Core Solving Idea: The total number of schemes is $M^N$. The schemes that do not lead to a jailbreak (i.e., adjacent people have different religions) is $M \cdot (M-1)^{N-1}$. Therefore, the number of schemes that lead to a jailbreak is $M^N - M \cdot (M-1)^{N-1}$. Directly use fast exponentiation to solve. Note to add the modulus when performing subtraction to prevent negative results: (ans % MOD + MOD) % MOD.

2. Luogu P2822 Combinatorial Number Problem (NOIP 2016 Advanced Group)

Problem Description: Given $n, m$, and a fixed constant $k$, determine how many pairs $(i, j)$ satisfy $C_i^j$ being a multiple of $k$ for all $0 \le i \le n, 0 \le j \le \min(i, m)$. Multiple queries, $n, m \le 2000$.
Essential Nature of the Problem: Dynamic programming with Pascal's triangle and two-dimensional prefix sums.

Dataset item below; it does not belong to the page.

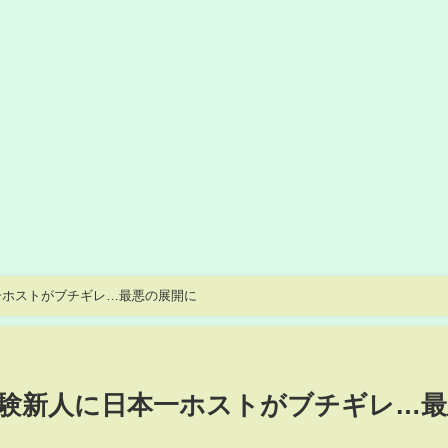
一ホストがブチギレ…最悪の展開に
験新人に日本一ホストがブチギレ…最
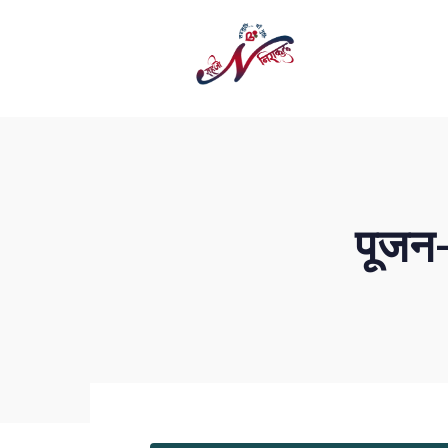
पूजन-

Core Solving Idea: Note that the modulus $k$ in this problem is not a fixed large prime and may even be very small, so the above inverse algorithm cannot be used. Since $n, m \le 2000$ is relatively small, directly use the Pascal's triangle recurrence formula $C_i^j = (C_{i-1}^{j-1} + C_{i-1}^j) \bmod k$. If the result after computation is $0$, it means it is divisible by $k$. Then use a two-dimensional prefix sum to build a statistical matrix, allowing each query to be answered in $O(1)$ after preprocessing in $O(N^2)$ time.